→ Problem
Check every line of the entries for the string "сторону" and return the ones that contain it.

→ Dataset entries
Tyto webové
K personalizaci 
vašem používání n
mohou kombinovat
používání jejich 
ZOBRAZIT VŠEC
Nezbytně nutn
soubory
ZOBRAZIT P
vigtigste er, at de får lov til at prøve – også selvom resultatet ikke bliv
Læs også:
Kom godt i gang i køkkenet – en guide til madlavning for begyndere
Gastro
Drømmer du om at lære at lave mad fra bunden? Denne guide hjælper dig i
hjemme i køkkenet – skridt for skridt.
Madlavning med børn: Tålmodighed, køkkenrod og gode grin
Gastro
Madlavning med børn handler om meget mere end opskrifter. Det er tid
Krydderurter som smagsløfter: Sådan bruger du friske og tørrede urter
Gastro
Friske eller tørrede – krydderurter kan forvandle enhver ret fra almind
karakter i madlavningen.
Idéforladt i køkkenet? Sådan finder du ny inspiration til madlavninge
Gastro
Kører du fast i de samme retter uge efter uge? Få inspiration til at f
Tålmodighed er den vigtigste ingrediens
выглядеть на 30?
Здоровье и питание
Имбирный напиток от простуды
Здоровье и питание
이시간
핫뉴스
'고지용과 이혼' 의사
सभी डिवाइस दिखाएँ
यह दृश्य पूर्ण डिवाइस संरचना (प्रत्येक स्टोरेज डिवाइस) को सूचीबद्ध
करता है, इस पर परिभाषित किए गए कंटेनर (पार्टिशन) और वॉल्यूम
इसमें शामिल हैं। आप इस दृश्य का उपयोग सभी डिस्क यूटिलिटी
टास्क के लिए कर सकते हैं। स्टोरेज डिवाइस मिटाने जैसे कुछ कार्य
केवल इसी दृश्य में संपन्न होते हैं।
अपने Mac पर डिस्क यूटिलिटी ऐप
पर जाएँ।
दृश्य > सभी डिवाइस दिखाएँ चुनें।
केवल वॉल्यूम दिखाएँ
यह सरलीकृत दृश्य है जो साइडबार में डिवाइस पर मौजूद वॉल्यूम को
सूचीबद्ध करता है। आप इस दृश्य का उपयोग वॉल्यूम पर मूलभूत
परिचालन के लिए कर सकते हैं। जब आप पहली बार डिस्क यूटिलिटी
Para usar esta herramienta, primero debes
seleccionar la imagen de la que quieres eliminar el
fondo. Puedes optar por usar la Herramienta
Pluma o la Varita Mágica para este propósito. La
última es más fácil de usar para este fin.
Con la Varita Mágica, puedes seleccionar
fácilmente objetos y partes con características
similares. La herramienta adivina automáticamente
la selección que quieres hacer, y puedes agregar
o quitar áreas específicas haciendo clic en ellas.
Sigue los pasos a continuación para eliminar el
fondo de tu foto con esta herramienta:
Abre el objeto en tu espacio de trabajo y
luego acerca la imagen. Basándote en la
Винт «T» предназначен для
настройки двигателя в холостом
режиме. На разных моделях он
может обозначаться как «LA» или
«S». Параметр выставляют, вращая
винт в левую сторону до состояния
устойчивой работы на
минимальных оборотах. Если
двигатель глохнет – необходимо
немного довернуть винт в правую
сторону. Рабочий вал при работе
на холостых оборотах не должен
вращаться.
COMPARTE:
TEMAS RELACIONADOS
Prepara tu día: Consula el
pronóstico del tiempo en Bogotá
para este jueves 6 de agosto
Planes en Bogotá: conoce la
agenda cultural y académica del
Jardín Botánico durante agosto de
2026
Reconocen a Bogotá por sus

→ Reply
винт в левую сторону до состояния
сторону. Рабочий вал при работе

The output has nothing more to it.